In order to process the information in a human way (natural way), the foundation of the Artificial General Intelligent software architecture is as close as possible to how the biological neuron is processing information.

The human brain is one of the most complex organ. The cerebral cortex contains something like 10 to 20 billion neurons and the cerebellum between 55 to 70 billion neurons. A neuron is connected by synapses to several thousand other neurons so that they are able to communicate with one another and form a network.

The cerebral cortex has several different “zones” which are involved in different cognitive and behavioral functions such as memory, cognition or thoughts.

Those functions communicate together so that the brain can process stimuli received by sensory receptors, extract information about the structure of the environment and process information with a set of rules, being able when necessary, to adapt response patterns.

We started from there and designed our Smart Neuron Component Architecture to be able to support core cognitive or psychological processes.

Smart Neurons have three functional parts: the first is dedicated to process incoming data (Dendritic Processing Level), the second to execute specific rules (Soma Processing Level) or cognitive processes and the third (Synaptic Processing Level) is in charge of sending the processed information to the receiving Smart Neurons.

We added at the dendritic and synaptic processing level an analogical data processing unit so that these communication channels are processing data like humans are processing those transmissions (based on fuzzy logic and a specific algorithm handling words).

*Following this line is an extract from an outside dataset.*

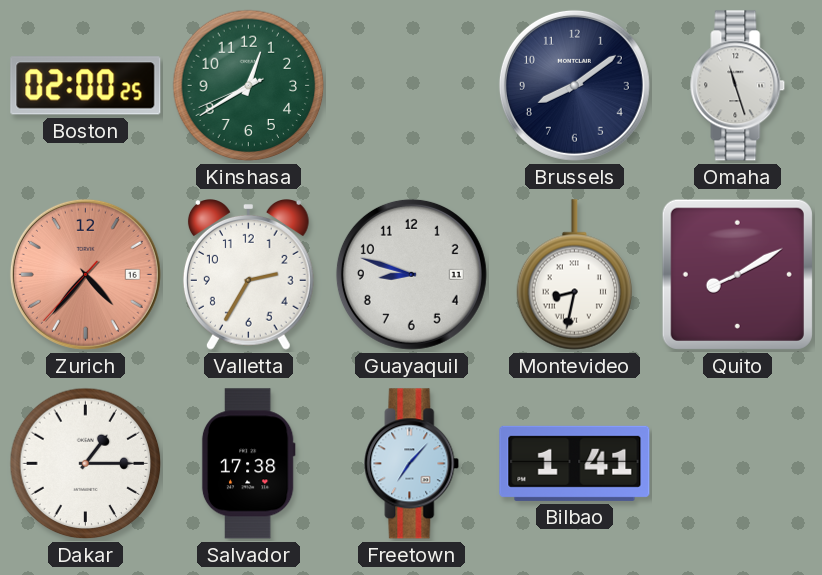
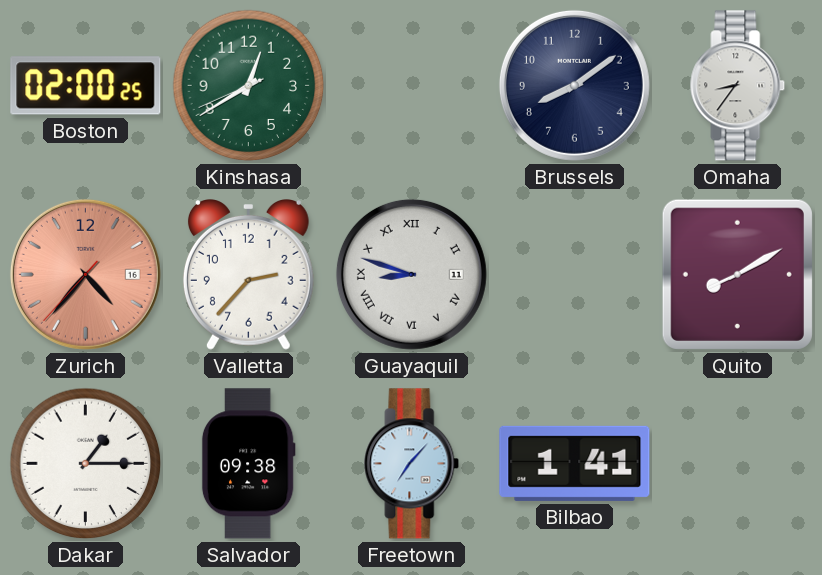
Omaha: 11:27 -> 8:36
Valletta: 2:35 -> 2:37
Guayaquil numerals: Arabic -> Roman
Montevideo: 8:32 -> none
Salvador: 17:38 -> 09:38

The heart of the Smart Neuron component (Soma Processing Level) is made of different functional parts dedicated to support the execution of one function and has a direct access to the long-term memory (database, here the VirtualBrain for needs). This complex internal rule engine can be compared to a problem space where you typically find many possible impasses or paths and where cognitive processing can be used.

One Smart Neuron can receive inputs from many others Smart Neurons and can sent data to many others Smart Neurons to form a functional network dedicated to process a wider cognitive or psychological feature. Based on the context, those connections between Smart Neurons can be reinforced or settled.

We have specified the Smart Neuron component in a detailed documentation explaining how to implement it within a software and the product database.

Design an Artificial General Intelligent engine using the Smart Neuron Component Architecture will have as a result to process information in a natural way, be closer to how humans are processing information and will also make it possible to implement psychological features. Our Artificial General Intelligent engines are all using SmartNeurons.